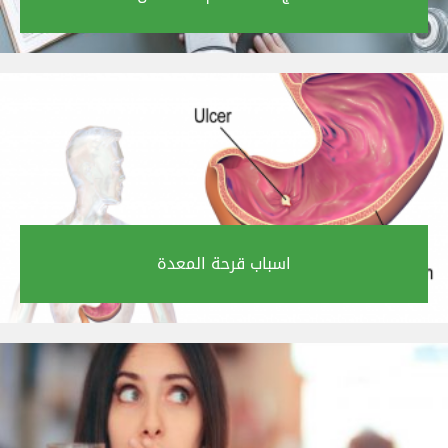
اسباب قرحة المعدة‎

* * *

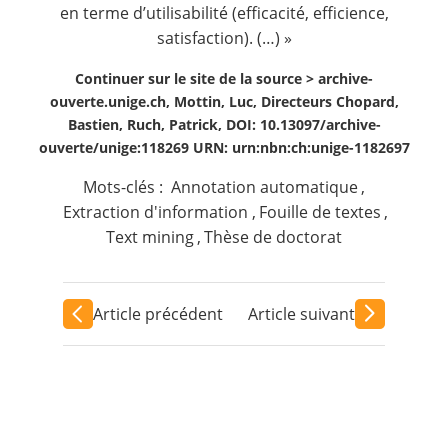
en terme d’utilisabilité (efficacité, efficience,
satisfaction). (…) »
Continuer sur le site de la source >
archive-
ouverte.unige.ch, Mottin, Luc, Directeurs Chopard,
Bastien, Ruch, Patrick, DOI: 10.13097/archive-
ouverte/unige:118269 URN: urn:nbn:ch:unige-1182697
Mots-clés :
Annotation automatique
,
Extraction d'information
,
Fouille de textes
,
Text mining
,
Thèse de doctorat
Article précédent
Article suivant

Task item:
I'd like the lines above from the one with "Thèse de doctorat" up to and including the one with "Article suivant" copied exactly, with no other lines.

Expected output:
Thèse de doctorat
Article précédent
Article suivant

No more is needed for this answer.